Belli era un dicitore efficacissimo, con spiccate qualità di attore: conosceva la difficile arte di far ridere con il volto atteggiato a estrema serietà.
Gogol fu molto ammirato del Belli e ne parlò a Charles Augustin de Sainte-Beuve, che ne riferì in un suo articolo. Ciò avveniva molto tempo prima che negli ambienti letterari italiani qualcuno si accorgesse seriamente dell’esistenza del grande poeta romano.
Perché mai tanta cecità di fronte agli evidenti pregi della produzione poetica belliana? Giorgio Vigolo, che è stato l’interprete per eccellenza della poesia del Belli, ha osservato acutamente che la clandestinità era uno degli elementi essenziali dei sonetti di “Peppe er tosto” (come talvolta il poeta amava firmarsi). Essa era il frutto di una sorta di compromesso che il Belli aveva fatto, oltre che con se stesso, con il potere papale: l’anonimato poneva, infatti, il poeta al riparo da censure e sanzioni e permetteva che le sue feroci satire venissero tollerate; con lo stesso meccanismo per cui atteggiamenti beffardi o insolenti erano consentiti ai giullari nelle corti medioevali.
Per sua scelta, quindi, il poeta non pubblicò mai le sue poesie in dialetto e quando vagheggiò di darle alle stampe progettò di nasconderne la paternità dietro al titolo Er 996. Quella misteriosa cifra era nient’altro che la trascrizione grafica delle iniziali del suo nome e cognome in lettere minuscole (ggb).

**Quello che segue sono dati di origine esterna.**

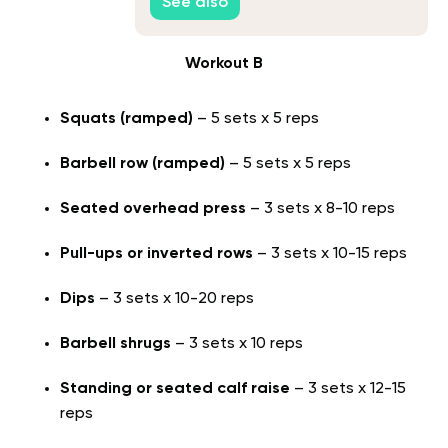
See also
Workout B
Squats (ramped)
– 5 sets x 5 reps
Barbell row (ramped)
– 5 sets x 5 reps
Seated overhead press
– 3 sets x 8-10 reps
Pull-ups or inverted rows
– 3 sets x 10-15 reps
Dips
– 3 sets x 10-20 reps
Barbell shrugs
– 3 sets x 10 reps
Standing or seated calf raise
– 3 sets x 12-15
reps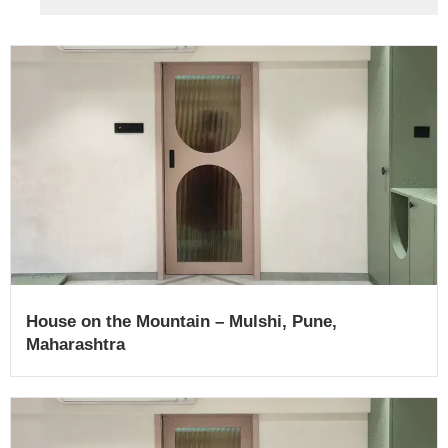
House on the Mountain – Mulshi, Pune,
Maharashtra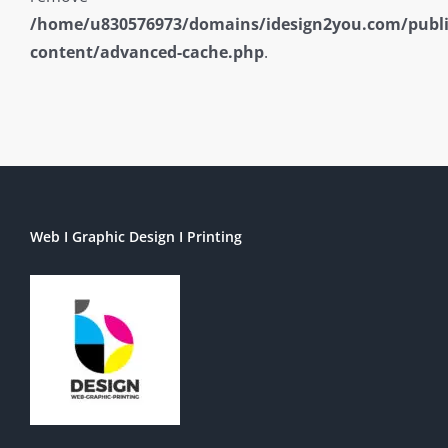
/home/u830576973/domains/idesign2you.com/publ
content/advanced-cache.php
.
Web I Graphic Design I Printing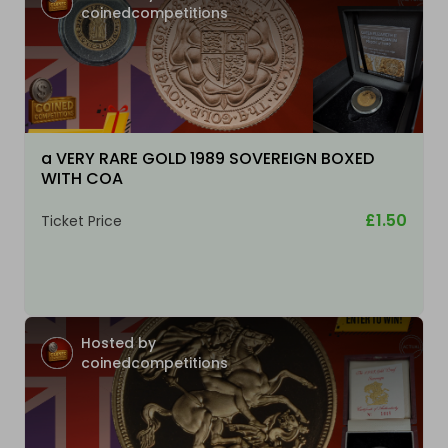
coinedcompetitions
a VERY RARE GOLD 1989 SOVEREIGN BOXED
WITH COA
£1.50
Ticket Price
Hosted by
coinedcompetitions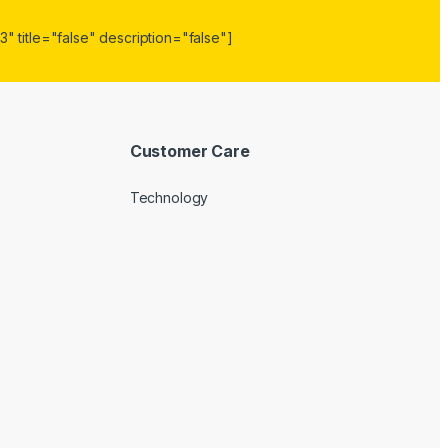
" title="false" description="false"]
Customer Care
Technology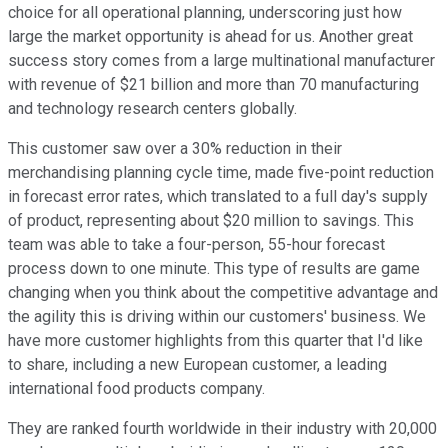
choice for all operational planning, underscoring just how
large the market opportunity is ahead for us. Another great
success story comes from a large multinational manufacturer
with revenue of $21 billion and more than 70 manufacturing
and technology research centers globally.
This customer saw over a 30% reduction in their
merchandising planning cycle time, made five-point reduction
in forecast error rates, which translated to a full day's supply
of product, representing about $20 million to savings. This
team was able to take a four-person, 55-hour forecast
process down to one minute. This type of results are game
changing when you think about the competitive advantage and
the agility this is driving within our customers' business. We
have more customer highlights from this quarter that I'd like
to share, including a new European customer, a leading
international food products company.
They are ranked fourth worldwide in their industry with 20,000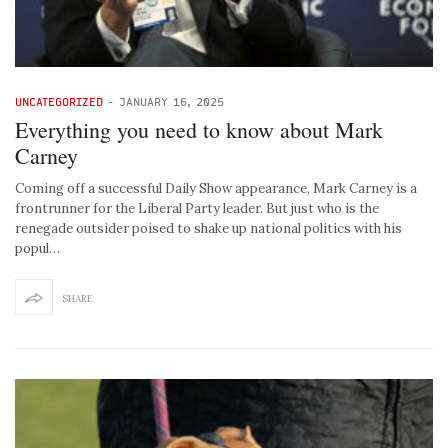
UNCATEGORIZED
-
JANUARY 16, 2025
Everything you need to know about Mark
Carney
Coming off a successful Daily Show appearance, Mark Carney is a
frontrunner for the Liberal Party leader. But just who is the
renegade outsider poised to shake up national politics with his
popul…
SHARE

La continua fuga dalla propria identità, che il Belli perseguiva, lo induce a chiudere un’altra lettera a Cencia con la dicitura: addio Il vostro Servitore Mancaquattrammille (cioè, novecentonovantasei).
Gli accorgimenti giocosi con cui il Belli si rivolge all’amata Cencia non si fermano qui: basti leggere un sonetto, scritto in occasione del di lei onomastico, inviato a mezzo della ignara moglie Mariuccia, con un acrostico che recita CENCIA È DI PEPPE.
Con tacit’ali o d’amicizia figlio
Entra là dove in molli coltri ascosa
Nobil Donzella a me cara riposa,
Chiudendo in grembo a quieto sonno il ciglio.
lvi del collo ah non lambire il giglio,
Ah non toccar del bel volto la rosa:
Erra un istante, e poi lieve ti posa
Di quella vergin sul labbro vermiglio.
Intanto poco andrà ch’ella sia desta
Premi tu allor la sua bocca pudica,
E fa ch’ella oda de’tuoi vanni il suono.
Poi correre in tuo pro me vedrai presta
Perché sia piano alla Diletta Amica
Esser te casto, e d’amicizia un dono.